Bright Lights, Pink City (Part V)

Last year, a young family friend left for India for the first time. In talking with him prior to his departure, I was inspired to dig up the emails I sent to friends and family while studying Hindi in India back in the summer of 2004. Blogging had just started to catch on at the time and it didn’t occur to me to start one then, but I thought it might be entertaining to post these now. Excerpts are mostly unedited, except to remove boring pleasantries and preserve the privacy of those involved; also, links to relevant sites have been inserted for your enjoyment/edification/distraction.

(Continued from Part IV)

Date: July 19, 2004
Subject: “Videshi Aaron’s Indian Story Hour”

Ladies and gentlemen, it’s time once again to gather around the wireless for Videshi Aaron’s Indian Story Hour, sponsored by ‘Mango Nut Crunch’: (please note: the following is a verbatim transcription of an actual Indian cereal box; any similarity to actual food is purely coincidental)

Most Delicious and World Popular Mingle clustered with Raisins, Almonds, Mango and various other entergetic fruits and foods.

Mango Nut Crunch

It’s origin has been from Switzerland and other western countries, which proved magnificent results on mind, mood, physique, stamina, tummy, digestive system, tolerance, longitivity and general health. Hence the Mango Nut Crunch has much been appreciated and motivated the liking and love of maximum personalities of various spheres of live in the world.

Benefits

Mango Nut Crunch avoids dowdy or slacking and keeps one alert, smart, attractive, young, impressive, dominating and longitivity. Being a most be-fitting low-fat-diet keeps a persons ever-ready to take up any task successfully any time of day or night and provide outstanding results.

Taste and Consumption

Mango Nut Crunch goes up as soon as it is started for its delicious taste, health-giving ingredients, life-long benefits and facilitates fast food.

Fibre Edible grains

Regular use of Mango Nut Crunch boosts appetite an orderly healthy routine, maintain smart physique, stamina and sexual urge.

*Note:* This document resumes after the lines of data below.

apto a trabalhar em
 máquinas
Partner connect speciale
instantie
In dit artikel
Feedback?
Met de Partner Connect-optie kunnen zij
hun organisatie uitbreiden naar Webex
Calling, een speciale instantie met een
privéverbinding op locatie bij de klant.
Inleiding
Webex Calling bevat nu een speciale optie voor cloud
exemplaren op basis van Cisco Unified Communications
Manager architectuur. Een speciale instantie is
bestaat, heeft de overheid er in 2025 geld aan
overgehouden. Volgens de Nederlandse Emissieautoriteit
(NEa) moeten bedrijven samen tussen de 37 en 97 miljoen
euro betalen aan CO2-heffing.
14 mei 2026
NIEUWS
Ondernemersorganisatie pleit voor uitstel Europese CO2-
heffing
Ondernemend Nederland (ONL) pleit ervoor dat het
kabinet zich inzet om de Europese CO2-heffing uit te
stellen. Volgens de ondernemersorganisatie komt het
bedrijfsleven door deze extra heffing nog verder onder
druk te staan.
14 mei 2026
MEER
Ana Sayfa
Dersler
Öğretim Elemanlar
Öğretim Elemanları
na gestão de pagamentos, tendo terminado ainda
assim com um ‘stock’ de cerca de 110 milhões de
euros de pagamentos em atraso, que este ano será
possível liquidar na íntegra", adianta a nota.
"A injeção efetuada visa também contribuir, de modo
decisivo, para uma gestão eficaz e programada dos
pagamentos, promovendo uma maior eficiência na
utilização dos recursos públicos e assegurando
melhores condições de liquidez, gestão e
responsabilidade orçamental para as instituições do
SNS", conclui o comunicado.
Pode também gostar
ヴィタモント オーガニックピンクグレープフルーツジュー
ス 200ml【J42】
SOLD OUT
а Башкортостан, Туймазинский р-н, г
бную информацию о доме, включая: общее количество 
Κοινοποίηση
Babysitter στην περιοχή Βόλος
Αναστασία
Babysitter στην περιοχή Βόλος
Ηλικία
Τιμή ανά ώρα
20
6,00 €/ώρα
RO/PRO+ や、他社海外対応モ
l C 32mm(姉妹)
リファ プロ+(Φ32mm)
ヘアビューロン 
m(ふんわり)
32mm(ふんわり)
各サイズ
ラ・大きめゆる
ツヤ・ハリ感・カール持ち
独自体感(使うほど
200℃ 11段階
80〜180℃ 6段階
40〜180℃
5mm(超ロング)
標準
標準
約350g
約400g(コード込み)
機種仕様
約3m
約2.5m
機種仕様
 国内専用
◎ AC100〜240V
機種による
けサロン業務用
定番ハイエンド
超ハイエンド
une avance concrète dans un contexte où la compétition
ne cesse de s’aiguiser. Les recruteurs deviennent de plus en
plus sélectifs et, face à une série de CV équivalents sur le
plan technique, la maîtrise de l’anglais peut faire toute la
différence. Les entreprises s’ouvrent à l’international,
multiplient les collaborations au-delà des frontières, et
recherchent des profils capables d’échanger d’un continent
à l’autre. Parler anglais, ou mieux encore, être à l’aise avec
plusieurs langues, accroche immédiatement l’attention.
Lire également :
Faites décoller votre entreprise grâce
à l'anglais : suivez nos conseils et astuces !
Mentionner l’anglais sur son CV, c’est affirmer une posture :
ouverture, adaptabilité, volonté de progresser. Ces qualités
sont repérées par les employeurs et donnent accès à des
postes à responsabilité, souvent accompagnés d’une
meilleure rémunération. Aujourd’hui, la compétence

Let me know how many boxes to put you all down for…

Unfortunately, Mango Nut Crunch is pretty much the most exciting thing that’s happened to me all week, though I did go with several friends on Friday night to a “Battle of the DJs” at Steam, the nightclub in the Rambagh Palace Hotel (formerly the Maharaja of Jaipur’s palace, now a five-star hotel — you can stay for a year for just $2 million!). Having been abandoned for the weekend by many of our compatriots in favor of the relative cosmopolitanaeity (is that a word? if not, it should be) of Delhi, we decided that we would show them a thing or two and go out and paint the town red — or at least give it some sort of pinkish tinge. Unfortunately the Brits beat us to it by about a hundred years, but koi bat nahin…

Anyway, there’s nothing quite like driving up to a palace in a rickshaw past people sprawled out sleeping on the sidewalk, and paying more money for a cover charge (400 rupees — about 8 bucks — for a couple) then they spend on food in a week to make you feel like a bourgeois neo-colonialist capitalist running dog. Luckily, the 400 rupees was reimbursable in drink once we got inside, which allowed us to dull our consciences nicely. A Corona cost about the same as it would in the States, but since I hadn’t had a real beer since I got here, I allowed myself the luxury and then moved on to the 75 rupee pints of Golden Peacock — at least they’re honest about what it tastes like.

The most remarkable thing about this club was that it was completely unremarkable. It was the kind of club you’d find in any provincial capitol (say, Albany?) where the city’s best and not-very-brightest go to drink, smoke, look cool, and pretend that they’re in a real city, while dancing spasmodically to such international dance hits as a remix of Bryan Adams’ “Summer of ’69” (no, that’s not a joke). It was fun though, and it was a nice reminder that Jaipur is not as completely conservative and tradition-bound as it sometimes seems.

Saturday the Institute took us on a little trip to a small town just outside of Jaipur named Sanganeer, which is apparently world-renowned for the production of screen-printed and block-printed cloth and a special kind of pottery. It sounds like an elementary school outing, but I’m actually really glad I went. We saw a dyeing operation run by a huge extended family, in which family members waded around with yards and yards of cloth in giant pools of dye. The cloth is then hung from huge scaffoldings to dry, and when you walk into this forest of billowing reds and blues and oranges and yellows, this deep silence descends upon you and all of the noise of the second-most populous nation in the world simply disappears… And we watched the laborious process of screen-printing these long pieces of cloth (a succession of metal screens with designs punched in them is placed over the cloth, then dye is swooshed over it with a different screen used for each color) and the even more laborious process of using carved blocks to create these amazingly intricate designs. I really had no idea how much work went into creating these things.

Well, that’s about it from this side of the pond. I hope you all are well, and you may now commence taking shots.